(Bloomberg) -- China’s biggest builder is raising capital via the stock market after government measures to shore up the real estate sector sent the industry’s shares surging.

Country Garden Holdings Co. is selling stock at an 18% discount to raise HK$3.9 billion ($500 million). Some of the proceeds will be used to repay offshore debt, it said, helping spur gains in the company’s dollar bonds.

A Bloomberg Intelligence equities gauge of Chinese builders has soared almost 60% this month, with Country Garden tripling, as authorities took steps to ease a credit crunch in the industry and speculation grew the country will relax its Covid policies.

Country Garden is selling 1.46 billion shares at HK$2.68 per share, an exchange filing showed Tuesday. At the end of October the stock traded at just HK$1. The shares were down 0.9% at HK$3.23 as of 2:22 p.m. in Hong Kong. 

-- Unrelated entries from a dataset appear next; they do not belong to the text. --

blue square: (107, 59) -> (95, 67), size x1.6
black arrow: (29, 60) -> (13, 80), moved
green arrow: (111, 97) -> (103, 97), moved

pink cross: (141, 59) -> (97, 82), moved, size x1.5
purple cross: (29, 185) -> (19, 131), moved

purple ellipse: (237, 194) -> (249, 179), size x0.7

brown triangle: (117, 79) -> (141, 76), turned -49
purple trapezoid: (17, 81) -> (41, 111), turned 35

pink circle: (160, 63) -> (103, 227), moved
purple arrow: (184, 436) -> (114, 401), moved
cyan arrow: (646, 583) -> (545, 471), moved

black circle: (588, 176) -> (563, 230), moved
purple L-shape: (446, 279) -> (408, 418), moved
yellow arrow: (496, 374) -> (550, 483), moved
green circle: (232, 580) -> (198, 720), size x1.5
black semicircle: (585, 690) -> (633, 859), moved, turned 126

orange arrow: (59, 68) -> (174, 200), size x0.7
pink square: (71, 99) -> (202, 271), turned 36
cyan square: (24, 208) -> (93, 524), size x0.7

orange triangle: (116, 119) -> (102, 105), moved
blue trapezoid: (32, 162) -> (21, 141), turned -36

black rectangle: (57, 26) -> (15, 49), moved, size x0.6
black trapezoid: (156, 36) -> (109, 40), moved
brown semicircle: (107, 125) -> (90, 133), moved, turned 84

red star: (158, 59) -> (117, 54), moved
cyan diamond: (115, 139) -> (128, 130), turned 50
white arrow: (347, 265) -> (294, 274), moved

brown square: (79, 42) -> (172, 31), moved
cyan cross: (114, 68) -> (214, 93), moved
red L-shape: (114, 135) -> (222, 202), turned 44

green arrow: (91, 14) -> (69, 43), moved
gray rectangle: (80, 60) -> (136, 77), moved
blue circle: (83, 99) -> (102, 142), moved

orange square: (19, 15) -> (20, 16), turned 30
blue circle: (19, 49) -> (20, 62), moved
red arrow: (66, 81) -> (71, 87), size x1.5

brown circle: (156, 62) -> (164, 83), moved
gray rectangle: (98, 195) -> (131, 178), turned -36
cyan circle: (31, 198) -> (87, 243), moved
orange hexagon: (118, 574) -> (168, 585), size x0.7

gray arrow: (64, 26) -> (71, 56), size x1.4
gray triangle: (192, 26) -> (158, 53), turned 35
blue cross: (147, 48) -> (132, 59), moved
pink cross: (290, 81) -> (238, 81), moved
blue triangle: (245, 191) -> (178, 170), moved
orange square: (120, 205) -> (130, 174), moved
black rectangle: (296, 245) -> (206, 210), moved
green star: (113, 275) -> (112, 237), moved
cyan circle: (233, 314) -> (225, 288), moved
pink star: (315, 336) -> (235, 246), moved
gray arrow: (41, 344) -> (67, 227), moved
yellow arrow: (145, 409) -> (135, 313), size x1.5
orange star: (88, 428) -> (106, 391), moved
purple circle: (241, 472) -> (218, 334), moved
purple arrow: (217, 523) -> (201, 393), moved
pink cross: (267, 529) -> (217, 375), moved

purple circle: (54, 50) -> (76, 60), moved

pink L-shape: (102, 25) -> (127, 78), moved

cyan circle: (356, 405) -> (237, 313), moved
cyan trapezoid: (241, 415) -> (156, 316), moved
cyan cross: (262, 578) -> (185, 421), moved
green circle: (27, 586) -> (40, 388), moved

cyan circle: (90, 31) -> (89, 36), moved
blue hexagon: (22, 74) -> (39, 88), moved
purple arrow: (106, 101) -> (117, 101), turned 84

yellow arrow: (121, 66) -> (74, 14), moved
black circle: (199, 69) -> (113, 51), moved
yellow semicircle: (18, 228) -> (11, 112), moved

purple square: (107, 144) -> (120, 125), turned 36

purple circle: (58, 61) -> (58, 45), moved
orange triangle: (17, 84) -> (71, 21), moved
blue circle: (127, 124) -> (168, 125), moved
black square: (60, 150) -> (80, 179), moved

Regulators last Friday issued a 16-point plan including allowing developers to extend bank loans and trust borrowings, Bloomberg reported. On Monday, “quality” property developers were allowed greater access to funds from presold properties held in escrow accounts. 

Country Garden may look into more equity raising, helping easing the developer’s short-term liquidity, Bloomberg Intelligence analysts Kristy Hung and Lisa Zhou wrote in a note Tuesday. The firm may also tap onshore bond sales, the analysts said. 

A Country Garden dollar bond due 2024 fell 1 cent to 41.7 cents after surging nearly 14 cents Monday.

Authorities have sought to defuse the property crisis with a raft of measures in the past few months, including cutting interest rates, urging major banks to extend 1 trillion yuan ($140 billion) of financing in the final months of the year, and offering special loans through policy banks to ensure property projects are delivered.

The People’s Bank of China and the China Banking and Insurance Regulatory Commission on Friday jointly issued a notice to financial institutions laying out plans to ensure the “stable and healthy development” of the property sector, Bloomberg reported.

The share sale comes amid a brightening outlook for the nation’s equities. The Hang Seng China Enterprises Index has surged more than 25% this month from its lowest level since 2005 amid speculation China will move away from Covid Zero to bolster the economy. The gauge was up 4.1% on Tuesday.

Matthew Eagan, who helps manage $62 billion for Loomis Sayles & Co., said China’s new real estate policy measures could be a “game changer” for thawing out a debt freeze in the country’s beleaguered property sector.

“This should mark the beginning of the reorganization and restructuring process desperately needed to break the log jam,” the 32-year markets veteran said of China’s plan to help ease a crisis that’s spurred a wave of defaults and sent offshore property notes to record lows. 

In a sign of the stress the industry is under, Chinese developer Greenland Holding Group Co. said it failed to repay an offshore note due Sunday, making it the sector’s latest to default.

(Updates share move in fourth paragraph and bond in seventh. An earlier version corrected the number of shares to be sold.)